Key skills required: 

• 12-15 years of experience in Information Security , Cyber Security
• Experience with cloud security (AWS, Azure, Google Cloud).
•  Knowledge of network security, application security, and data protection.
• Familiarity with regulatory requirements and compliance frameworks.
• Experience in incident response and forensic analysis.
• Experience in strategic planning and project management.
• Ability to work independently and manage multiple information security related activities with timelines.
• Strong communication and interpersonal skills, with the ability to work effectively with cross-functional teams.
• Ability to handle sensitive information with discretion and maintain confidentiality.
• Experience required, Any Specific Industry / Company exposure:
• Strong knowledge of security frameworks, standards, and best practices.
• Experience with security tools and technologies, including SIEM, IDS/IPS, firewalls, and endpoint protection.

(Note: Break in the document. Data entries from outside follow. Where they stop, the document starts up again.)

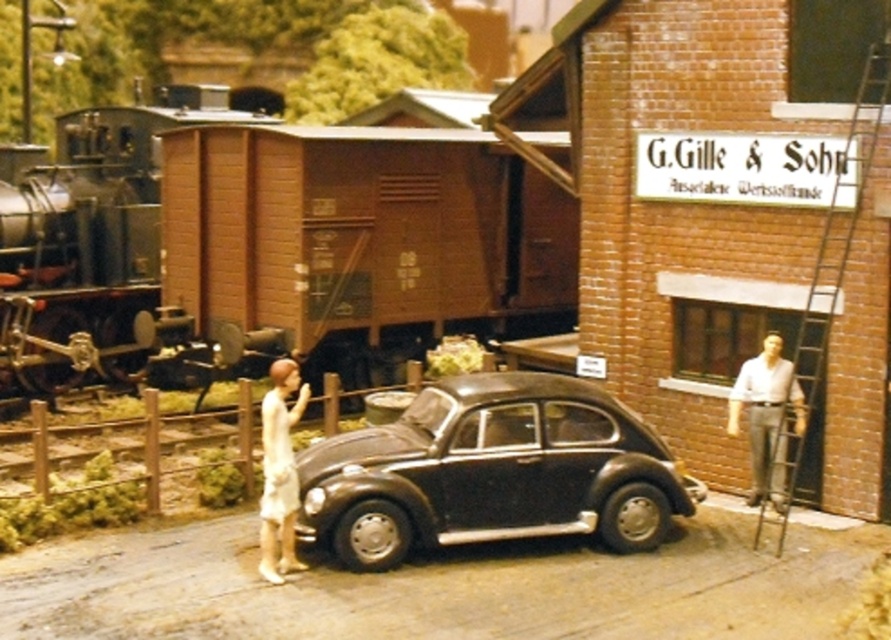 You are a model railway enthusiast examining the diorama. You notice the brown wooden train at center and the light blue shirt at right. Which object occupies more horizontal space in the scene?

The brown wooden train at center occupies more horizontal space than the light blue shirt at right because its width surpasses the shirt.

You are a model train enthusiast looking at the miniature diorama. You see the matte black car at center and the light blue shirt at right. Which object is closer to the front of the scene?

The matte black car at center is closer to the front of the scene because it is positioned under the light blue shirt at right, indicating it is in a lower, more forward position. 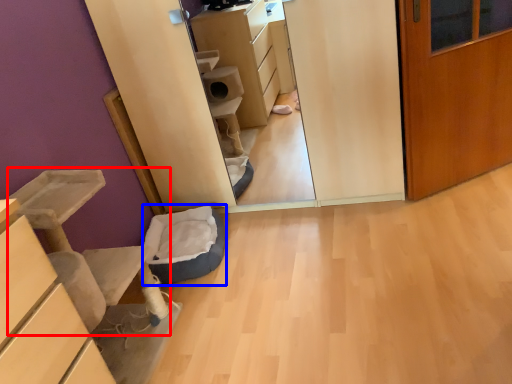 Question: Which of the following is the farthest to the observer, furniture (highlighted by a red box) or cat bed (highlighted by a blue box)?

Choices:
 (A) furniture
 (B) cat bed

Answer: (B) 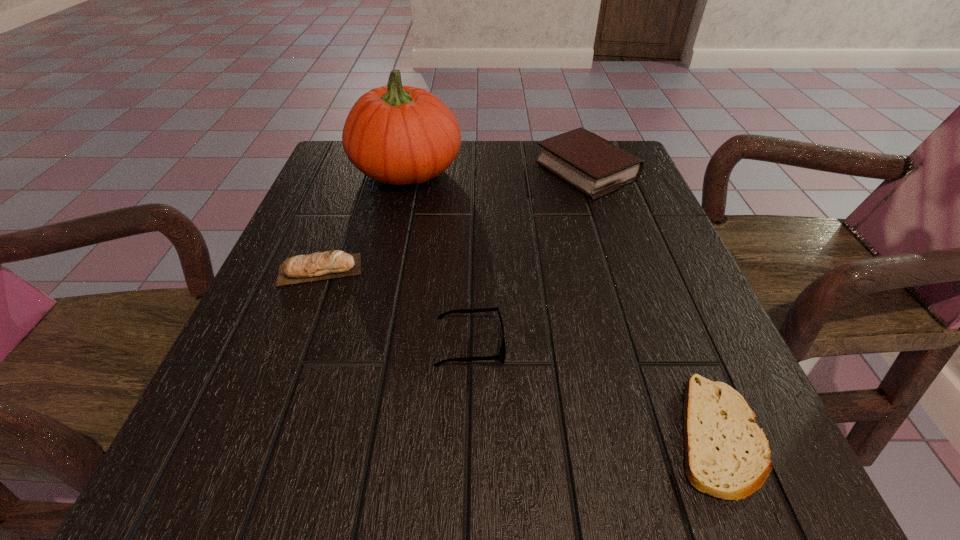 Locate an element on the screen. unoccupied area between the second tallest object and the fourth farthest object is located at coordinates (528, 258).

Where is `vacant space in between the nearer pita bread and the tallest object`? vacant space in between the nearer pita bread and the tallest object is located at coordinates (562, 303).

You are a GUI agent. You are given a task and a screenshot of the screen. Output one action in this format:
    pyautogui.click(x=<x>, y=<y>)
    Task: Click on the free area in between the taller pita bread and the shorter pita bread
    This screenshot has width=960, height=540.
    Given the screenshot: What is the action you would take?
    coord(518,353)

The height and width of the screenshot is (540, 960). In order to click on vacant space in between the pumpkin and the third farthest object in this screenshot , I will do `click(364, 220)`.

Where is `vacant space in between the second tallest object and the farther pita bread`? vacant space in between the second tallest object and the farther pita bread is located at coordinates (453, 221).

This screenshot has width=960, height=540. I want to click on vacant point located between the tallest object and the left pita bread, so click(364, 220).

Where is `vacant space that's between the left pita bread and the Bible`? This screenshot has height=540, width=960. vacant space that's between the left pita bread and the Bible is located at coordinates (453, 221).

Find the location of a particular element. The image size is (960, 540). empty space that is in between the tallest object and the sunglasses is located at coordinates (439, 257).

Select which object is the second closest to the Bible. Please provide its 2D coordinates. Your answer should be formatted as a tuple, i.e. [(x, y)], where the tuple contains the x and y coordinates of a point satisfying the conditions above.

[(502, 353)]

This screenshot has height=540, width=960. I want to click on object that stands as the fourth closest to the Bible, so click(x=727, y=455). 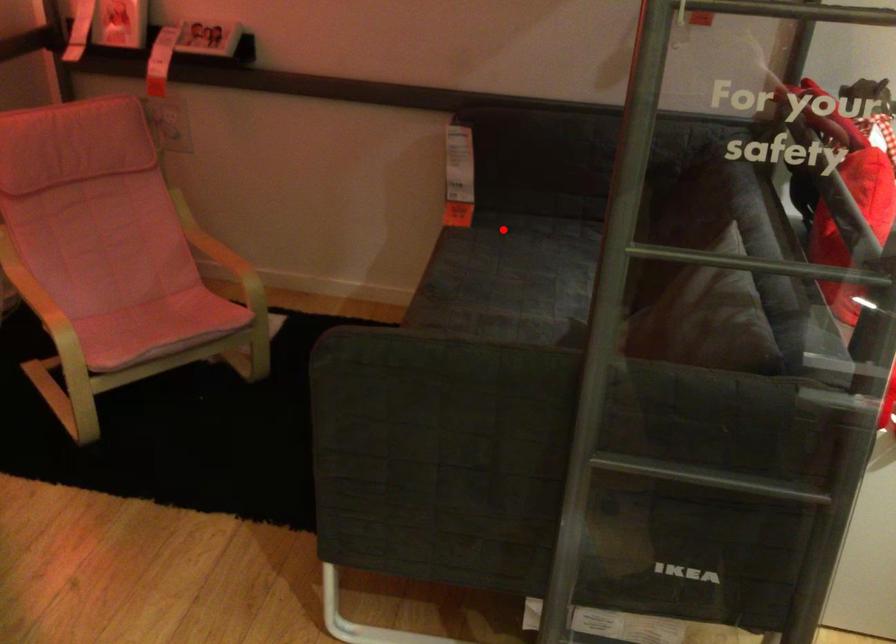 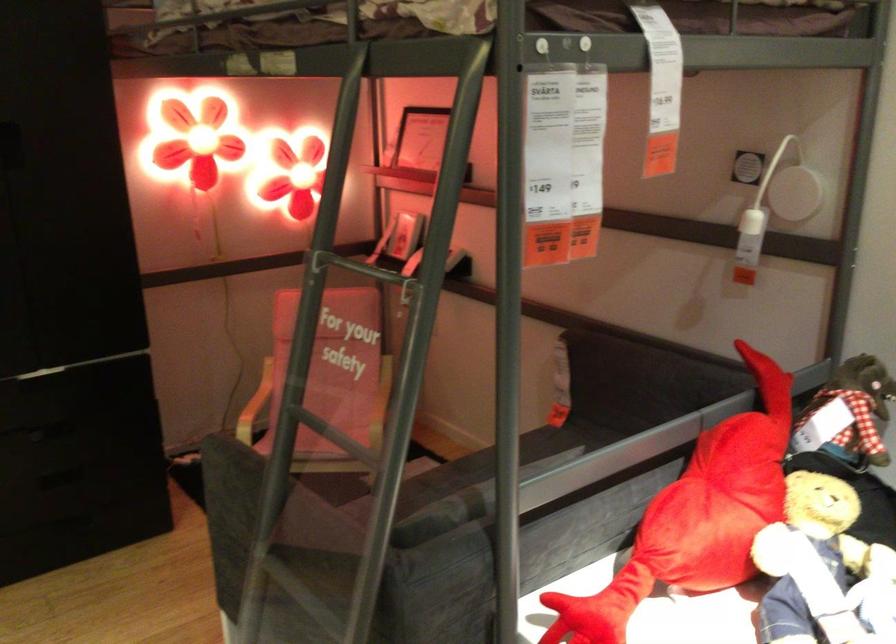 The point at the highlighted location is marked in the first image. Where is the corresponding point in the second image?

(567, 437) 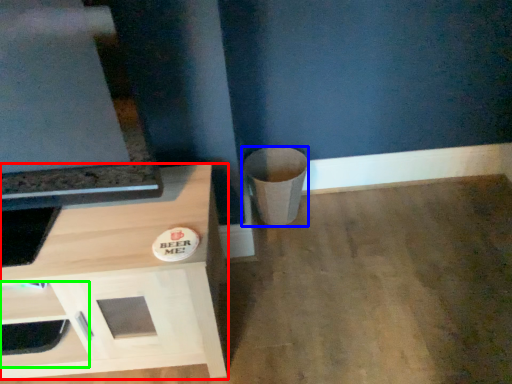 Question: Based on their relative distances, which object is farther from cabinetry (highlighted by a red box)? Choose from trash bin/can (highlighted by a blue box) and drawer (highlighted by a green box).

Choices:
 (A) trash bin/can
 (B) drawer

Answer: (A) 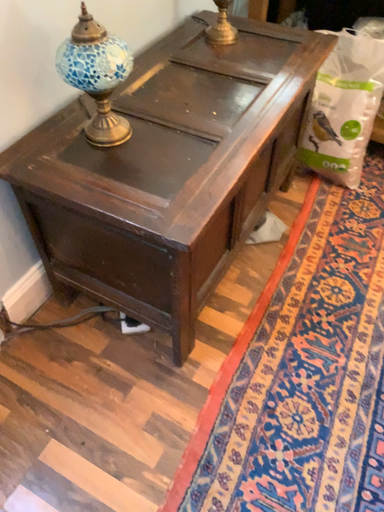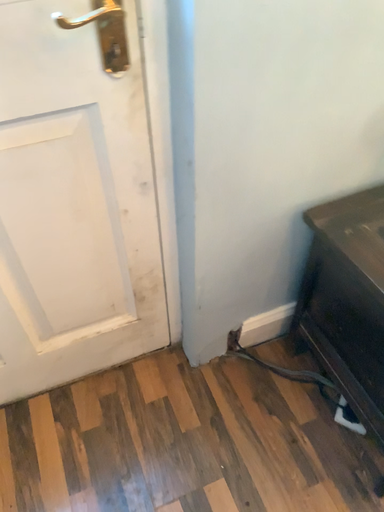 Question: How did the camera likely rotate when shooting the video?

Choices:
 (A) rotated left
 (B) rotated right

Answer: (A) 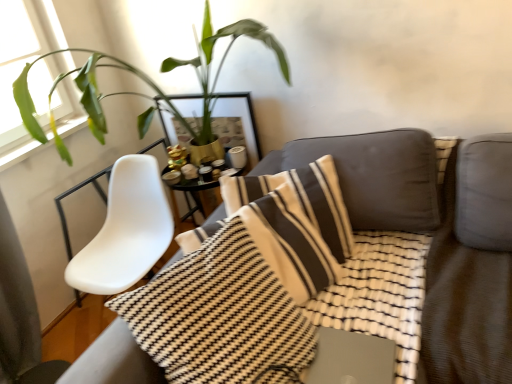 Identify the location of free spot above gold metallic picture frame at upper center (from a real-world perspective). (188, 97). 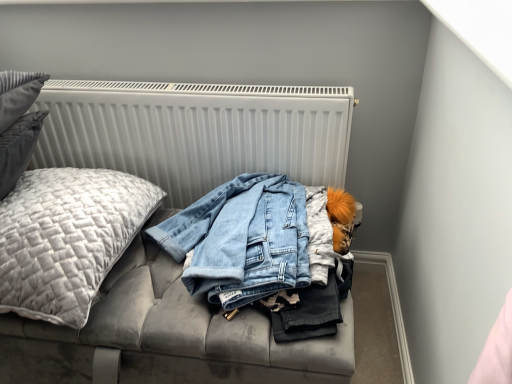 Where is `white ribbed radiator at upper center`? The width and height of the screenshot is (512, 384). white ribbed radiator at upper center is located at coordinates (196, 132).

Where is `quilted gray pillow at left`? quilted gray pillow at left is located at coordinates (67, 238).

I want to click on velvet grey couch at center, so (x=196, y=131).

From a real-world perspective, is velvet grey couch at center positioned above or below white ribbed radiator at upper center?

velvet grey couch at center is below white ribbed radiator at upper center.

Is velvet grey couch at center oriented towards white ribbed radiator at upper center?

No.

Is velvet grey couch at center outside of white ribbed radiator at upper center?

Yes.

Consider the image. Based on their sizes in the image, would you say velvet grey couch at center is bigger or smaller than white ribbed radiator at upper center?

Considering their sizes, velvet grey couch at center takes up more space than white ribbed radiator at upper center.

From a real-world perspective, between white ribbed radiator at upper center and velvet grey couch at center, who is vertically higher?

white ribbed radiator at upper center is physically above.

Does white ribbed radiator at upper center turn towards velvet grey couch at center?

Yes.

Considering the points (253, 104) and (346, 135), which point is behind, point (253, 104) or point (346, 135)?

The point (346, 135) is farther.

Which is nearer, (230, 140) or (53, 172)?

Positioned in front is point (53, 172).

From the image's perspective, which one is positioned higher, white ribbed radiator at upper center or quilted gray pillow at left?

white ribbed radiator at upper center is shown above in the image.

Identify the location of radiator that is behind the quilted gray pillow at left. (196, 132).

Does point (101, 240) appear closer or farther from the camera than point (273, 342)?

Point (101, 240) appears to be farther away from the viewer than point (273, 342).

Which is correct: quilted gray pillow at left is inside velvet grey couch at center, or outside of it?

quilted gray pillow at left is outside velvet grey couch at center.

How different are the orientations of quilted gray pillow at left and velvet grey couch at center in degrees?

0.000382 degrees.

In terms of width, does quilted gray pillow at left look wider or thinner when compared to velvet grey couch at center?

Clearly, quilted gray pillow at left has less width compared to velvet grey couch at center.

From a real-world perspective, is velvet grey couch at center beneath quilted gray pillow at left?

Yes.

What's the angular difference between velvet grey couch at center and quilted gray pillow at left's facing directions?

The angular difference between velvet grey couch at center and quilted gray pillow at left is 0.000382 degrees.

How much distance is there between velvet grey couch at center and quilted gray pillow at left?

velvet grey couch at center is 12.83 inches from quilted gray pillow at left.

Looking at their sizes, would you say velvet grey couch at center is wider or thinner than quilted gray pillow at left?

In the image, velvet grey couch at center appears to be wider than quilted gray pillow at left.

Considering the relative positions of quilted gray pillow at left and white ribbed radiator at upper center in the image provided, is quilted gray pillow at left to the left or to the right of white ribbed radiator at upper center?

Based on their positions, quilted gray pillow at left is located to the left of white ribbed radiator at upper center.

Is quilted gray pillow at left facing away from white ribbed radiator at upper center?

Yes, quilted gray pillow at left is facing away from white ribbed radiator at upper center.

From the image's perspective, is quilted gray pillow at left above or below white ribbed radiator at upper center?

Clearly, from the image's perspective, quilted gray pillow at left is below white ribbed radiator at upper center.

Does quilted gray pillow at left have a smaller size compared to white ribbed radiator at upper center?

No, quilted gray pillow at left is not smaller than white ribbed radiator at upper center.

In the image, there is a white ribbed radiator at upper center. Where is `furniture below it (from a real-world perspective)`? The height and width of the screenshot is (384, 512). furniture below it (from a real-world perspective) is located at coordinates (196, 131).

Locate an element on the screen. This screenshot has height=384, width=512. furniture below the white ribbed radiator at upper center (from the image's perspective) is located at coordinates (196, 131).

When comparing their distances from quilted gray pillow at left, does velvet grey couch at center or white ribbed radiator at upper center seem further?

velvet grey couch at center is further to quilted gray pillow at left.

Estimate the real-world distances between objects in this image. Which object is further from white ribbed radiator at upper center, velvet grey couch at center or quilted gray pillow at left?

quilted gray pillow at left lies further to white ribbed radiator at upper center than the other object.

From the image, which object appears to be nearer to quilted gray pillow at left, white ribbed radiator at upper center or velvet grey couch at center?

The object closer to quilted gray pillow at left is white ribbed radiator at upper center.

• Excellent analytical and problem-solving skills.
• Strong communication and interpersonal skills, with the ability to work effectively with cross-functional teams.
• Proven leadership and team management skills.
• Experience in MSA review, client security questionnaires.
• Experience in working in MNCs preferred
• Bachelor’s degree in Information Technology, Computer Science, or a related field.
• Professional certifications such as CISSP, CISM, CEH, or equivalent are desirable.